::: SOURCE DATA

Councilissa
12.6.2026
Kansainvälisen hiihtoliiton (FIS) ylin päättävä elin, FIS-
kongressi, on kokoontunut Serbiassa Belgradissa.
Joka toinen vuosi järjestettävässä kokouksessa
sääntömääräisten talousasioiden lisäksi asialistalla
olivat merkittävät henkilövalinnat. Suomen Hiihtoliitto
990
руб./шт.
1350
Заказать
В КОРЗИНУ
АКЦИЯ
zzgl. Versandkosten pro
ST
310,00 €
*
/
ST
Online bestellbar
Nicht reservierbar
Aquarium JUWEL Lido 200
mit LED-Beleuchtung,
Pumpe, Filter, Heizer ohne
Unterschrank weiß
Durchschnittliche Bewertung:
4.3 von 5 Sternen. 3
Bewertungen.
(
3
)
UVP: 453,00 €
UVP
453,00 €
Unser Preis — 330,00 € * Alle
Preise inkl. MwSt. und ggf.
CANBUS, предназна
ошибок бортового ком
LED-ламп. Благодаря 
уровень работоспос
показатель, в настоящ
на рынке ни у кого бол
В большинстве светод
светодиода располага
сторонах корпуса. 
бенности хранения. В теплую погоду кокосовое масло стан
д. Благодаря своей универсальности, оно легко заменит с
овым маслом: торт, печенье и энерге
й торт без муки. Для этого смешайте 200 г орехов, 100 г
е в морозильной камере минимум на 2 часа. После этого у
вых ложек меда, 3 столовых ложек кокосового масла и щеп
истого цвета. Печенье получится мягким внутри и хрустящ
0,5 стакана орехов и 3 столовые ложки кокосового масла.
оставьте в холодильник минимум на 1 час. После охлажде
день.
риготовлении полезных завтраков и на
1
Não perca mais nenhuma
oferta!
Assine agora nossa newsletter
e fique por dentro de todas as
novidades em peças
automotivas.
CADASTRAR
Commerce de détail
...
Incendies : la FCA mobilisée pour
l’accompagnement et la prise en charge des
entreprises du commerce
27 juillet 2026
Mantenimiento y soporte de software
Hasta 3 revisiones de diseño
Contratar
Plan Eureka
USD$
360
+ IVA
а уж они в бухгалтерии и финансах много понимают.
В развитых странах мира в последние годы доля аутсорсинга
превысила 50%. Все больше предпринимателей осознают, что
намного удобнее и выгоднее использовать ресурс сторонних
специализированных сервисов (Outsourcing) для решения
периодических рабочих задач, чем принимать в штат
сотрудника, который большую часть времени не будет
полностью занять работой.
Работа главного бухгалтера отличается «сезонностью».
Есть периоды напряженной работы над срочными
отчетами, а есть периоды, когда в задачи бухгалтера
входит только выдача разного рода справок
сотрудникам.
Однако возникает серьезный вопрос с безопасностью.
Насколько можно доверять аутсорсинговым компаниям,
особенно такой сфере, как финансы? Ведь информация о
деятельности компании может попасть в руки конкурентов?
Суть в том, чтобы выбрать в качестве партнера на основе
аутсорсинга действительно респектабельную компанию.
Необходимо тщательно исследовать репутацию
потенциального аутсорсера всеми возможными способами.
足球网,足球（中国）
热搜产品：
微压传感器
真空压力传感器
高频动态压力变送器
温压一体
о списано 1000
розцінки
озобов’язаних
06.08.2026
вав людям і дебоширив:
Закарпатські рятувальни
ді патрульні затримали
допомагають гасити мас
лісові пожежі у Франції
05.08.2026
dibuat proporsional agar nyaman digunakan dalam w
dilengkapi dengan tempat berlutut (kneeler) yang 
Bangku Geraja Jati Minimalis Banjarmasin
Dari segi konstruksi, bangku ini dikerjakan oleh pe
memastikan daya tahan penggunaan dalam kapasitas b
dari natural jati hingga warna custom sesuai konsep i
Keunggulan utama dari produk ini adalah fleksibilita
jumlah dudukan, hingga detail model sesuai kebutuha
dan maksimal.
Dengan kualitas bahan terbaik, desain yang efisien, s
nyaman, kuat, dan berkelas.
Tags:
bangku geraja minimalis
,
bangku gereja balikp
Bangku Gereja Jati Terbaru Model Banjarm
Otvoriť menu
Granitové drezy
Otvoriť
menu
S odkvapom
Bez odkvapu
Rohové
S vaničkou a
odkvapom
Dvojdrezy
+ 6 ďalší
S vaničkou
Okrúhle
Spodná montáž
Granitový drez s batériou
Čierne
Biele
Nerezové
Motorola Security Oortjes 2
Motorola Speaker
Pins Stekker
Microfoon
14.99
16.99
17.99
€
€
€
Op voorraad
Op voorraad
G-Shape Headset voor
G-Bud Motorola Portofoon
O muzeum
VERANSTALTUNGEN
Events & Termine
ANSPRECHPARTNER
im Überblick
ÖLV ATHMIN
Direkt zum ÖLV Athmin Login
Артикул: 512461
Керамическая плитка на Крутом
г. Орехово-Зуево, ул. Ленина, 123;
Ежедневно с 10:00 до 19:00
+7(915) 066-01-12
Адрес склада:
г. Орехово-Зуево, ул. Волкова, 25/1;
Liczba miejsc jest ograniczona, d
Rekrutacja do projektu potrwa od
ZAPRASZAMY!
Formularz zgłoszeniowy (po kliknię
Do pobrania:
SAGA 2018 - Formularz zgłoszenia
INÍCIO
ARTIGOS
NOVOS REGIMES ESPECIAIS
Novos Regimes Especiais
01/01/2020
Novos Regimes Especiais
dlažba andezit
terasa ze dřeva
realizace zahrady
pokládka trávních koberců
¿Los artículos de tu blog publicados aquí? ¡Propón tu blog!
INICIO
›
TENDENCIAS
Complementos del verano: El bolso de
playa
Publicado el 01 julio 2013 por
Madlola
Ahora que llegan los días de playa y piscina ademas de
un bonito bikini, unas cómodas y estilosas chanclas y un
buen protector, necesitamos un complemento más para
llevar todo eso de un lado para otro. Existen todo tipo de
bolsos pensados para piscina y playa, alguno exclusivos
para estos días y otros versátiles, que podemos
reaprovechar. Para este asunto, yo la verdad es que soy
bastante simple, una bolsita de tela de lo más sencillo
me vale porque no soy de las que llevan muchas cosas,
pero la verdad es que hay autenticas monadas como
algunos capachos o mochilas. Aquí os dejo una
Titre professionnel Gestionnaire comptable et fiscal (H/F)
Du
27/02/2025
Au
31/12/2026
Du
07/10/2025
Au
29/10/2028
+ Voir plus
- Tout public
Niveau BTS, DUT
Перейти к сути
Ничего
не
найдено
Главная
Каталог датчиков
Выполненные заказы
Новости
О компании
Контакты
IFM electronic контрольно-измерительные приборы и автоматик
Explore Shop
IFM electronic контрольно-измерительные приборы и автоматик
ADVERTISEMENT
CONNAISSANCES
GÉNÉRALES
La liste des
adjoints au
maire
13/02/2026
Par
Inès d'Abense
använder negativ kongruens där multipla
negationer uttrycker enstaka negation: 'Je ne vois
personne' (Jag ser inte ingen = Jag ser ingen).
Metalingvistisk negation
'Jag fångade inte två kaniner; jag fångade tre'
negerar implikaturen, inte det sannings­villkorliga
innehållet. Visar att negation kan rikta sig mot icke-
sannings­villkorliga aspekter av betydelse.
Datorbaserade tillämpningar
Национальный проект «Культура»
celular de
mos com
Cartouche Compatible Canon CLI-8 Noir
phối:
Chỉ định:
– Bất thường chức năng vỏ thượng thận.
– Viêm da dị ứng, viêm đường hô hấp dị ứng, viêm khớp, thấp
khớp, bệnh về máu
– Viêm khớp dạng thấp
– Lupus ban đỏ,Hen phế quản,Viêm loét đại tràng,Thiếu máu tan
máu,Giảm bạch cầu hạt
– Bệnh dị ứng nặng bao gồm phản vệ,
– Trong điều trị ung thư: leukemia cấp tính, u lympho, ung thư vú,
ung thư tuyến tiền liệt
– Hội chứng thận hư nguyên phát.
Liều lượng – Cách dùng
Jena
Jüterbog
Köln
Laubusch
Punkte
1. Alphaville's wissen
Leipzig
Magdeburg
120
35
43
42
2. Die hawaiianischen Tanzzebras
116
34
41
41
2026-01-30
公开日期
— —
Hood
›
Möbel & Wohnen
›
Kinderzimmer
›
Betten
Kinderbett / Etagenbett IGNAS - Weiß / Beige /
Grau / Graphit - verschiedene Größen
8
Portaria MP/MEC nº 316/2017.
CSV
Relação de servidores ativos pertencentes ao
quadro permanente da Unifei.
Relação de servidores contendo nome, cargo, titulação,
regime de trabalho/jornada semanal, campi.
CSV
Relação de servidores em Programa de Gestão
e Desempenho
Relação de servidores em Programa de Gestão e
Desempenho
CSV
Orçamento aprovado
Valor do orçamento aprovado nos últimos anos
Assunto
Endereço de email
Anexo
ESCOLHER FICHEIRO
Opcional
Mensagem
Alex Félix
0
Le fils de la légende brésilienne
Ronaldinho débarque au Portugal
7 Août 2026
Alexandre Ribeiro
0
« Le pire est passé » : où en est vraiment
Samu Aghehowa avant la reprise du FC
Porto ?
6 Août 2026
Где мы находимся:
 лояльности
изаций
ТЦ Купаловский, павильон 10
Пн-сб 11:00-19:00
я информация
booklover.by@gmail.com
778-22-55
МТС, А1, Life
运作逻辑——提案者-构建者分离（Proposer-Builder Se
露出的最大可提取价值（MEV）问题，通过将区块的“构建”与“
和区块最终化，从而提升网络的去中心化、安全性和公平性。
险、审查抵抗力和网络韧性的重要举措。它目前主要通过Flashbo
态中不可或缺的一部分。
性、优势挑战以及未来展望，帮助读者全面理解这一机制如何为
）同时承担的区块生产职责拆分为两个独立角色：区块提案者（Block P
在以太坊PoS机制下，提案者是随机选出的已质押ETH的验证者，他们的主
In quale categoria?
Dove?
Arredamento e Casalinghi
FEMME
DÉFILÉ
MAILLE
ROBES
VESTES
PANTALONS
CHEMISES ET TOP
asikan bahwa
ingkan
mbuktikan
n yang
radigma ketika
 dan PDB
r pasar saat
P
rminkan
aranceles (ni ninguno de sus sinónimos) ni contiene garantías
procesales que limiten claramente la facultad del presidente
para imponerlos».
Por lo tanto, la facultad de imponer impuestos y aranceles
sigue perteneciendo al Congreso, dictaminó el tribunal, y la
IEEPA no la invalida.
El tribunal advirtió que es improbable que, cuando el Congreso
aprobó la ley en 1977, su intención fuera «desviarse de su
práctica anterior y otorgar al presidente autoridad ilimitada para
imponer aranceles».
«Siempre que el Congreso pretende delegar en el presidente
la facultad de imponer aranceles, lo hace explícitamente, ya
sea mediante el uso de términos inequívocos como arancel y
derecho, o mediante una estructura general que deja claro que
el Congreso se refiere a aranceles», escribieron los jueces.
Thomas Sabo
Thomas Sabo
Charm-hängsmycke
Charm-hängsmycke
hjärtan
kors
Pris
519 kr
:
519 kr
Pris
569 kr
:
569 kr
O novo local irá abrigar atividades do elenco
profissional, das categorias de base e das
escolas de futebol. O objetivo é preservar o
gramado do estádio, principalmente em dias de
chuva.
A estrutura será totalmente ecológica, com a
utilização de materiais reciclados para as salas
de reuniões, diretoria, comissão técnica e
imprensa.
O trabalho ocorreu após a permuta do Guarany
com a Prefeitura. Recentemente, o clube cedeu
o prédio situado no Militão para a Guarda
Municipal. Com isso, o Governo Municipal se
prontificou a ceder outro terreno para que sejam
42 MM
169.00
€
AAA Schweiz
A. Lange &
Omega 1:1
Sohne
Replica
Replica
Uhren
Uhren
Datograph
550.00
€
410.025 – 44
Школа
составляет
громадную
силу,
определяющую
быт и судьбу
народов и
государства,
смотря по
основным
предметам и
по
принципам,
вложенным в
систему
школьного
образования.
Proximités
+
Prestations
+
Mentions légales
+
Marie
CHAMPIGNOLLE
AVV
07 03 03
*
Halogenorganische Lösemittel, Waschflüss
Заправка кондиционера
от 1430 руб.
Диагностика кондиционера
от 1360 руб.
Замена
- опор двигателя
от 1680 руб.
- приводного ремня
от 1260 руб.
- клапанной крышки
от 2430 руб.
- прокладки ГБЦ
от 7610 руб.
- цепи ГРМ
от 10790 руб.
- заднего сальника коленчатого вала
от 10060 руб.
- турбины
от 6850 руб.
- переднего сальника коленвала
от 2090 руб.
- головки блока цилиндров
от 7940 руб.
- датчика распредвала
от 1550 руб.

::::::

* [WORK TASK] Please go over the data above and copy each line with "бухгалтера" in it.

* [FINISHED EXERCISE]
Работа главного бухгалтера отличается «сезонностью».
отчетами, а есть периоды, когда в задачи бухгалтера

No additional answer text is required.